General Manager Andrew Berry said the “transaction has been difficult” and “triggered a range of emotions” and “weighed heavily on all of us up and down the organization.”
He noted that the decision to proceed with securing Watson’s services – which forced the Browns to tear up his existing four-year contract at $40 million per-year with three seasons still remaining – and sign him to an even more lucrative, fully-guaranteed deal required “a five-month odyssey.”
But thankfully, after all that, and after – of course – gaining newfound clarity and respect for the deep suffering of sexual assault victims everywhere, the Browns were able to “appreciate the question” of how they could affiliate with such an accused scoundrel and get past their reservations, even though “we certainly understand the optics of it.”

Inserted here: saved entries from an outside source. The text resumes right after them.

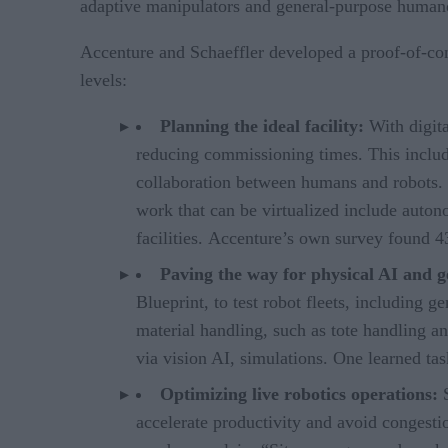
adaptive manipulators and general-purpose humano
Accenture and Schaeffler developed a proof-of-conc
levels:
Planning the ideal facility:
With digita
reducing commissioning times. This includes
collaboration between humans and robots. V
work that can be virtualized include auto
facilities. Accenture’s own survey found 
Paving the way for physical AI and 
Blueprint, to test robot fleets, including 
material handling, such as tote handling a
via vision AI, simulations. One learned tas
Optimizing live robotics operations:
accelerate productivity and avoid congesti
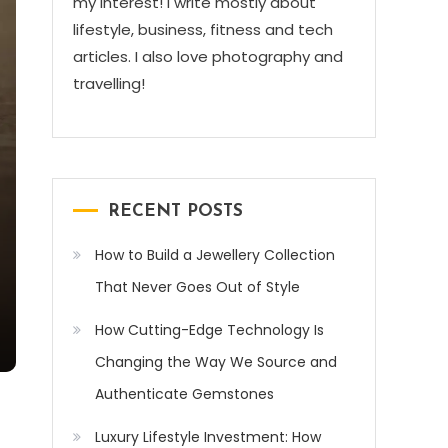
my interest! I write mostly about
lifestyle, business, fitness and tech
articles. I also love photography and
travelling!
RECENT POSTS
How to Build a Jewellery Collection
That Never Goes Out of Style
How Cutting-Edge Technology Is
Changing the Way We Source and
Authenticate Gemstones
Luxury Lifestyle Investment: How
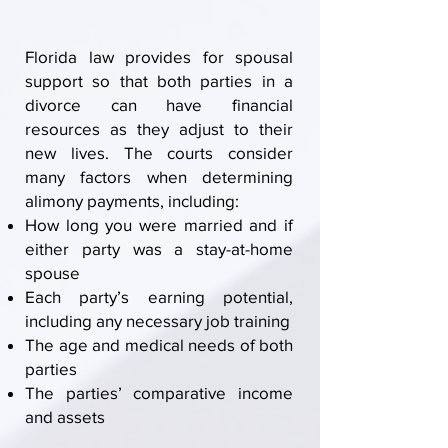
Florida law provides for spousal
support so that
both parties in a
divorce
can have financial
resources as they adjust to their
new lives. The courts consider
many factors when determining
alimony payments, including:
How long you were married and if
either party was a stay-at-home
spouse
Each party’s earning potential,
including any necessary job training
The age and medical needs of both
parties
The parties’ comparative
income
and assets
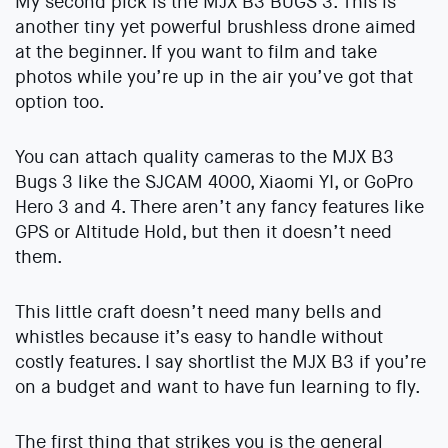
My second pick is the MJX B3 BUGS 3. This is
another tiny yet powerful brushless drone aimed
at the beginner. If you want to film and take
photos while you’re up in the air you’ve got that
option too.
You can attach quality cameras to the MJX B3
Bugs 3 like the SJCAM 4000, Xiaomi YI, or GoPro
Hero 3 and 4. There aren’t any fancy features like
GPS or Altitude Hold, but then it doesn’t need
them.
This little craft doesn’t need many bells and
whistles because it’s easy to handle without
costly features. I say shortlist the MJX B3 if you’re
on a budget and want to have fun learning to fly.
The first thing that strikes you is the general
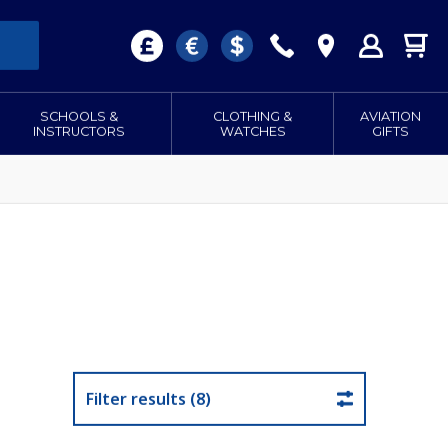
SCHOOLS &
CLOTHING &
AVIATION
INSTRUCTORS
WATCHES
GIFTS
Filter results (8)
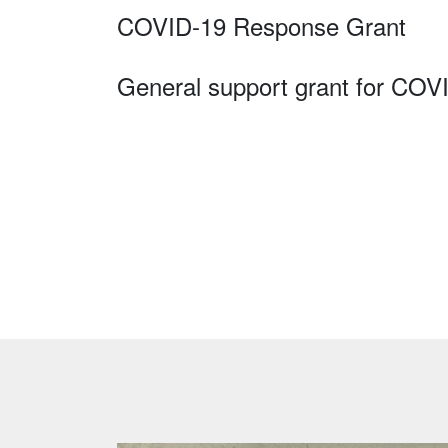
COVID-19 Response Grant
General support grant for COV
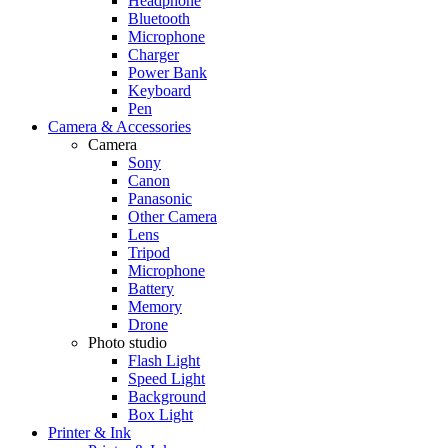
Headphone
Bluetooth
Microphone
Charger
Power Bank
Keyboard
Pen
Camera & Accessories
Camera
Sony
Canon
Panasonic
Other Camera
Lens
Tripod
Microphone
Battery
Memory
Drone
Photo studio
Flash Light
Speed Light
Background
Box Light
Printer & Ink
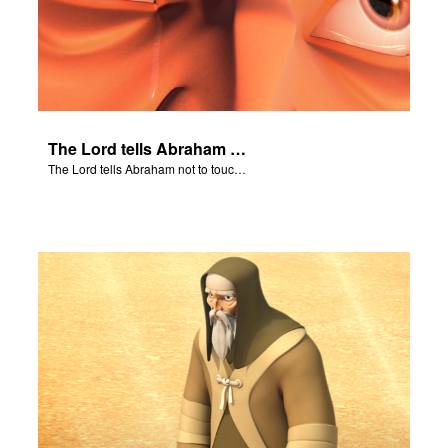
The Lord tells Abraham not to touch Isaac.
The Lord tells Abraham not to touch Isaac.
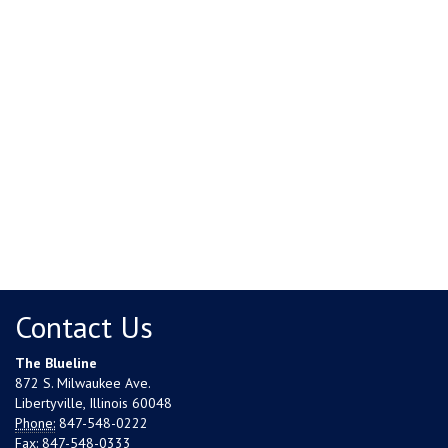
Contact Us
The Blueline
872 S. Milwaukee Ave.
Libertyville, Illinois 60048
Phone:
847-548-0222
Fax:
847-548-0333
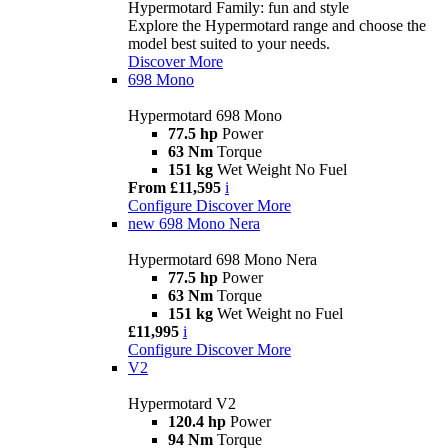
Hypermotard Family: fun and style
Explore the Hypermotard range and choose the
model best suited to your needs.
Discover More
698 Mono
Hypermotard 698 Mono
77.5 hp
Power
63 Nm
Torque
151 kg
Wet Weight No Fuel
From £11,595
i
Configure
Discover More
new
698 Mono Nera
Hypermotard 698 Mono Nera
77.5 hp
Power
63 Nm
Torque
151 kg
Wet Weight no Fuel
£11,995
i
Configure
Discover More
V2
Hypermotard V2
120.4 hp
Power
94 Nm
Torque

Well, then, now that all that’s behind us we can explain why the significance of the passage of time is going to be significant in DeShaun Watson becoming not just a tolerated member of the Cleveland Browns but one whose jersey is worn by myriad fans and after whom many future little DeShauns will be born into happy homes flying brown and orange flags on the front porch.
Once upon a time, the same disdain, disfavor and denigration now visited upon Watson by fans who will “never root for the Browns again” will yield to overwhelming and near-unanimous hero worship most recently lavished upon Tiger Woods, Ben Roethlisberger and the late Kobe Bryant.
Each had their moment in the crosshairs of threatened eternal unforgiveness, only to be magically bathed in the significance of the passage of time.
All the adult film stars and pancake waitresses didn’t leave much lingering stink on Tiger once he returned to the PGA Tour and won the Tour Championship and then the Masters.
No amount of cash settlement Big Ben paid to a woman who accused him of raping her in a Lake Tahoe hotel room mattered much to Steelers’ fans over the final decade of his career, culminating in Roethlisberger being hailed as one of the greatest players in franchise history when he played his final game this past season.
Bryant retired as one of the NBA’s most beloved and admired players, and his tragic death in a helicopter crash in early 2020 touched off all manner of commemorative celebrations by the league’s teams and best players.
Any mention of Bryant being charged with rape in Colorado in 2003 during the final 10 years of his career earned near-universal scorn. While the trial on those charges never took place because of the accuser’s unwillingness to proceed, Bryant admitted to cheating on his wife with the accuser and eventually settled her civil case out of court.
Woods, Roethlisberger, Bryant…all among the most beloved athletes of this era. Each will be fondly remembered and forever insulated from their personal failings by their athletic greatness and fans’ eventual elevation of winning over everything else.
DeShaun Watson will get there, too.
And when he does, you can chalk it up to the significance of the passage of time.